→ **Work to be completed**: The response must restate the data exactly, with nothing left out.

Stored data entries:
/---
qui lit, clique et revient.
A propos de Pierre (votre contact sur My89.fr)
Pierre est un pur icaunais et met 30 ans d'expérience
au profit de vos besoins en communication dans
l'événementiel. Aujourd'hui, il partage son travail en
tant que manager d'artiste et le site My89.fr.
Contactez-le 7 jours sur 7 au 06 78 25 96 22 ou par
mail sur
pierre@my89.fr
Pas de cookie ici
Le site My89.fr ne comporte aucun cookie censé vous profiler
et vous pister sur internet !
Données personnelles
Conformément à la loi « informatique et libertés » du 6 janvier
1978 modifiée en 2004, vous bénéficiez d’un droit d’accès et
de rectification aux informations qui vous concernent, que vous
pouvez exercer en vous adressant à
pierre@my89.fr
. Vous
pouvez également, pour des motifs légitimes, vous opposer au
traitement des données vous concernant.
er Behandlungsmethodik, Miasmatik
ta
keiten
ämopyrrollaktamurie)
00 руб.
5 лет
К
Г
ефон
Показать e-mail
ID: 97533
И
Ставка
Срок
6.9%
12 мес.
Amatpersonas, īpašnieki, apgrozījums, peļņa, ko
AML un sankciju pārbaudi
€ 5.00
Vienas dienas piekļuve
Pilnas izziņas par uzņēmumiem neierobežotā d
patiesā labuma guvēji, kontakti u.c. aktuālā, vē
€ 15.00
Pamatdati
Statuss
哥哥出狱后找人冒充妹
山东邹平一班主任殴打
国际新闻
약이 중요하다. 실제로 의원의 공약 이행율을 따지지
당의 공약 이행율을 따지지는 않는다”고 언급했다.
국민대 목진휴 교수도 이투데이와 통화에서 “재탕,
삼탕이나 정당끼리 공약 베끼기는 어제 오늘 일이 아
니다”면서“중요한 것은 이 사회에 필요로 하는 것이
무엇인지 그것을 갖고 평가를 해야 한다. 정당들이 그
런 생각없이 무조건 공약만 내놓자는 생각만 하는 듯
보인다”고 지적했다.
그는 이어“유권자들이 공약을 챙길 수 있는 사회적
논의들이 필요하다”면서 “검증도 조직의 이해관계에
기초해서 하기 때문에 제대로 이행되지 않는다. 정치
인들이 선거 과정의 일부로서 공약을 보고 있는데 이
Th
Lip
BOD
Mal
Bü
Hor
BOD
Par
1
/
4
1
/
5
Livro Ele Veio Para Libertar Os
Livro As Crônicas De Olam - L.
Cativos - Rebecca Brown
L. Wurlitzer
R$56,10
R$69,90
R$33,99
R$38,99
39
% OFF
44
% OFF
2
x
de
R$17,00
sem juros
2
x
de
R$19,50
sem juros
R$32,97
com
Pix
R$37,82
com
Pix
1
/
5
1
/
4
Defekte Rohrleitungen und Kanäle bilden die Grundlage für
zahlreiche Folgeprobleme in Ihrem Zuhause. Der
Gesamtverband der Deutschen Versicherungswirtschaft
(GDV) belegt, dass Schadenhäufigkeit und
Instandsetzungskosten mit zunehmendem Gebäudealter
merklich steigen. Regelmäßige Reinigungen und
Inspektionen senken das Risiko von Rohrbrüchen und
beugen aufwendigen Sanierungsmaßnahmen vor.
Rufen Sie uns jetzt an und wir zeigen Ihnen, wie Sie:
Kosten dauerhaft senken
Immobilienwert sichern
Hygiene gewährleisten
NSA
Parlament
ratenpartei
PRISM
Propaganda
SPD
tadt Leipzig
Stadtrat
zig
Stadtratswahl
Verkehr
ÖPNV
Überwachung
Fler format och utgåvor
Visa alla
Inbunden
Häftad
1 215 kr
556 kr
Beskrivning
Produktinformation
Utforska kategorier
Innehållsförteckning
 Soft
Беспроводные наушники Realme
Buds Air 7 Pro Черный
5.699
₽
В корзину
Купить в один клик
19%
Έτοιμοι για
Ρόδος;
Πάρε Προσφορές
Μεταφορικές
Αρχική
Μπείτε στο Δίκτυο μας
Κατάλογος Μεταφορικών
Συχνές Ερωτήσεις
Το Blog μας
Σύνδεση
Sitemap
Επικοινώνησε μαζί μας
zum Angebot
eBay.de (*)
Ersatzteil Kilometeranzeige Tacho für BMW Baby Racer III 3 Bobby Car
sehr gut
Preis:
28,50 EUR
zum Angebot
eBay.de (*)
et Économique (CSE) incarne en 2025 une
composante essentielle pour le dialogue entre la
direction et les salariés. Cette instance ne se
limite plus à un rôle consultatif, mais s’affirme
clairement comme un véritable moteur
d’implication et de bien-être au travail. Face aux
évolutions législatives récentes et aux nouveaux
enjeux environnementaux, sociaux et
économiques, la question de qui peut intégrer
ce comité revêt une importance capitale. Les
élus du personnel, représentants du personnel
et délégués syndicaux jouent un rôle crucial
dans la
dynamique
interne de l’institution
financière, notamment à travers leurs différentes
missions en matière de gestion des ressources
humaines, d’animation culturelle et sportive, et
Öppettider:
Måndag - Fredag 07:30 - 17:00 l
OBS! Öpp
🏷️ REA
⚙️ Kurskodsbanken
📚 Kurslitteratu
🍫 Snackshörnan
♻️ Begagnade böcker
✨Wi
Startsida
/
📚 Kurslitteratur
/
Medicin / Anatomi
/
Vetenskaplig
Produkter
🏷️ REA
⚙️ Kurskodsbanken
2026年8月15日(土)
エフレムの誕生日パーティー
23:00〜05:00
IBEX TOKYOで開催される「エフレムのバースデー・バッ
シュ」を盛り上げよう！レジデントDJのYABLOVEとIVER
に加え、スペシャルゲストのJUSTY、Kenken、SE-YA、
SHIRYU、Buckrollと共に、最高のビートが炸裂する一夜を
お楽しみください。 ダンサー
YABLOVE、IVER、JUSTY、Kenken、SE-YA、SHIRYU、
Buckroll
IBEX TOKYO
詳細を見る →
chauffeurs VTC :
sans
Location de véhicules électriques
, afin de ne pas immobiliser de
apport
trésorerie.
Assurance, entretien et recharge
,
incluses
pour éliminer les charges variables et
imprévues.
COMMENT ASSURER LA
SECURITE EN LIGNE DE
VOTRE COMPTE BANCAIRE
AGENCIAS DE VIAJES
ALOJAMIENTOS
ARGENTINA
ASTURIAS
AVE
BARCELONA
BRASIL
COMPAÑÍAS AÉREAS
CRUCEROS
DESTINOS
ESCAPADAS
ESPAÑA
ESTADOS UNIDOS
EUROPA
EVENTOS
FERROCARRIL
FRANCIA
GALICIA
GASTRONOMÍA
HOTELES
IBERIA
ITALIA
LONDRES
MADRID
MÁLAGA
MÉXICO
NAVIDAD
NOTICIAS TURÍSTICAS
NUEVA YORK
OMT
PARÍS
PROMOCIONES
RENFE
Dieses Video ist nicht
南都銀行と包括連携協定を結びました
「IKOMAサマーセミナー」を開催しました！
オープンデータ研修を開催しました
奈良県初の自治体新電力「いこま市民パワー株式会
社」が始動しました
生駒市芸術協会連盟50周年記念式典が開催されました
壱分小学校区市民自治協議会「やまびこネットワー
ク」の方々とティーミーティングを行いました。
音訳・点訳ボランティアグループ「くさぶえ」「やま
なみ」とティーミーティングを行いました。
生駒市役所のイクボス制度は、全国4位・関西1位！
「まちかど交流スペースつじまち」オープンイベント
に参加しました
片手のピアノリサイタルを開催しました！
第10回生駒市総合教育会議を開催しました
\---
→ **Answer space**:
qui lit, clique et revient.
A propos de Pierre (votre contact sur My89.fr)
Pierre est un pur icaunais et met 30 ans d'expérience
au profit de vos besoins en communication dans
l'événementiel. Aujourd'hui, il partage son travail en
tant que manager d'artiste et le site My89.fr.
Contactez-le 7 jours sur 7 au 06 78 25 96 22 ou par
mail sur
pierre@my89.fr
Pas de cookie ici
Le site My89.fr ne comporte aucun cookie censé vous profiler
et vous pister sur internet !
Données personnelles
Conformément à la loi « informatique et libertés » du 6 janvier
1978 modifiée en 2004, vous bénéficiez d’un droit d’accès et
de rectification aux informations qui vous concernent, que vous
pouvez exercer en vous adressant à
pierre@my89.fr
. Vous
pouvez également, pour des motifs légitimes, vous opposer au
traitement des données vous concernant.
er Behandlungsmethodik, Miasmatik
ta
keiten
ämopyrrollaktamurie)
00 руб.
5 лет
К
Г
ефон
Показать e-mail
ID: 97533
И
Ставка
Срок
6.9%
12 мес.
Amatpersonas, īpašnieki, apgrozījums, peļņa, ko
AML un sankciju pārbaudi
€ 5.00
Vienas dienas piekļuve
Pilnas izziņas par uzņēmumiem neierobežotā d
patiesā labuma guvēji, kontakti u.c. aktuālā, vē
€ 15.00
Pamatdati
Statuss
哥哥出狱后找人冒充妹
山东邹平一班主任殴打
国际新闻
약이 중요하다. 실제로 의원의 공약 이행율을 따지지
당의 공약 이행율을 따지지는 않는다”고 언급했다.
국민대 목진휴 교수도 이투데이와 통화에서 “재탕,
삼탕이나 정당끼리 공약 베끼기는 어제 오늘 일이 아
니다”면서“중요한 것은 이 사회에 필요로 하는 것이
무엇인지 그것을 갖고 평가를 해야 한다. 정당들이 그
런 생각없이 무조건 공약만 내놓자는 생각만 하는 듯
보인다”고 지적했다.
그는 이어“유권자들이 공약을 챙길 수 있는 사회적
논의들이 필요하다”면서 “검증도 조직의 이해관계에
기초해서 하기 때문에 제대로 이행되지 않는다. 정치
인들이 선거 과정의 일부로서 공약을 보고 있는데 이
Th
Lip
BOD
Mal
Bü
Hor
BOD
Par
1
/
4
1
/
5
Livro Ele Veio Para Libertar Os
Livro As Crônicas De Olam - L.
Cativos - Rebecca Brown
L. Wurlitzer
R$56,10
R$69,90
R$33,99
R$38,99
39
% OFF
44
% OFF
2
x
de
R$17,00
sem juros
2
x
de
R$19,50
sem juros
R$32,97
com
Pix
R$37,82
com
Pix
1
/
5
1
/
4
Defekte Rohrleitungen und Kanäle bilden die Grundlage für
zahlreiche Folgeprobleme in Ihrem Zuhause. Der
Gesamtverband der Deutschen Versicherungswirtschaft
(GDV) belegt, dass Schadenhäufigkeit und
Instandsetzungskosten mit zunehmendem Gebäudealter
merklich steigen. Regelmäßige Reinigungen und
Inspektionen senken das Risiko von Rohrbrüchen und
beugen aufwendigen Sanierungsmaßnahmen vor.
Rufen Sie uns jetzt an und wir zeigen Ihnen, wie Sie:
Kosten dauerhaft senken
Immobilienwert sichern
Hygiene gewährleisten
NSA
Parlament
ratenpartei
PRISM
Propaganda
SPD
tadt Leipzig
Stadtrat
zig
Stadtratswahl
Verkehr
ÖPNV
Überwachung
Fler format och utgåvor
Visa alla
Inbunden
Häftad
1 215 kr
556 kr
Beskrivning
Produktinformation
Utforska kategorier
Innehållsförteckning
 Soft
Беспроводные наушники Realme
Buds Air 7 Pro Черный
5.699
₽
В корзину
Купить в один клик
19%
Έτοιμοι για
Ρόδος;
Πάρε Προσφορές
Μεταφορικές
Αρχική
Μπείτε στο Δίκτυο μας
Κατάλογος Μεταφορικών
Συχνές Ερωτήσεις
Το Blog μας
Σύνδεση
Sitemap
Επικοινώνησε μαζί μας
zum Angebot
eBay.de (*)
Ersatzteil Kilometeranzeige Tacho für BMW Baby Racer III 3 Bobby Car
sehr gut
Preis:
28,50 EUR
zum Angebot
eBay.de (*)
et Économique (CSE) incarne en 2025 une
composante essentielle pour le dialogue entre la
direction et les salariés. Cette instance ne se
limite plus à un rôle consultatif, mais s’affirme
clairement comme un véritable moteur
d’implication et de bien-être au travail. Face aux
évolutions législatives récentes et aux nouveaux
enjeux environnementaux, sociaux et
économiques, la question de qui peut intégrer
ce comité revêt une importance capitale. Les
élus du personnel, représentants du personnel
et délégués syndicaux jouent un rôle crucial
dans la
dynamique
interne de l’institution
financière, notamment à travers leurs différentes
missions en matière de gestion des ressources
humaines, d’animation culturelle et sportive, et
Öppettider:
Måndag - Fredag 07:30 - 17:00 l
OBS! Öpp
🏷️ REA
⚙️ Kurskodsbanken
📚 Kurslitteratu
🍫 Snackshörnan
♻️ Begagnade böcker
✨Wi
Startsida
/
📚 Kurslitteratur
/
Medicin / Anatomi
/
Vetenskaplig
Produkter
🏷️ REA
⚙️ Kurskodsbanken
2026年8月15日(土)
エフレムの誕生日パーティー
23:00〜05:00
IBEX TOKYOで開催される「エフレムのバースデー・バッ
シュ」を盛り上げよう！レジデントDJのYABLOVEとIVER
に加え、スペシャルゲストのJUSTY、Kenken、SE-YA、
SHIRYU、Buckrollと共に、最高のビートが炸裂する一夜を
お楽しみください。 ダンサー
YABLOVE、IVER、JUSTY、Kenken、SE-YA、SHIRYU、
Buckroll
IBEX TOKYO
詳細を見る →
chauffeurs VTC :
sans
Location de véhicules électriques
, afin de ne pas immobiliser de
apport
trésorerie.
Assurance, entretien et recharge
,
incluses
pour éliminer les charges variables et
imprévues.
COMMENT ASSURER LA
SECURITE EN LIGNE DE
VOTRE COMPTE BANCAIRE
AGENCIAS DE VIAJES
ALOJAMIENTOS
ARGENTINA
ASTURIAS
AVE
BARCELONA
BRASIL
COMPAÑÍAS AÉREAS
CRUCEROS
DESTINOS
ESCAPADAS
ESPAÑA
ESTADOS UNIDOS
EUROPA
EVENTOS
FERROCARRIL
FRANCIA
GALICIA
GASTRONOMÍA
HOTELES
IBERIA
ITALIA
LONDRES
MADRID
MÁLAGA
MÉXICO
NAVIDAD
NOTICIAS TURÍSTICAS
NUEVA YORK
OMT
PARÍS
PROMOCIONES
RENFE
Dieses Video ist nicht
南都銀行と包括連携協定を結びました
「IKOMAサマーセミナー」を開催しました！
オープンデータ研修を開催しました
奈良県初の自治体新電力「いこま市民パワー株式会
社」が始動しました
生駒市芸術協会連盟50周年記念式典が開催されました
壱分小学校区市民自治協議会「やまびこネットワー
ク」の方々とティーミーティングを行いました。
音訳・点訳ボランティアグループ「くさぶえ」「やま
なみ」とティーミーティングを行いました。
生駒市役所のイクボス制度は、全国4位・関西1位！
「まちかど交流スペースつじまち」オープンイベント
に参加しました
片手のピアノリサイタルを開催しました！
第10回生駒市総合教育会議を開催しました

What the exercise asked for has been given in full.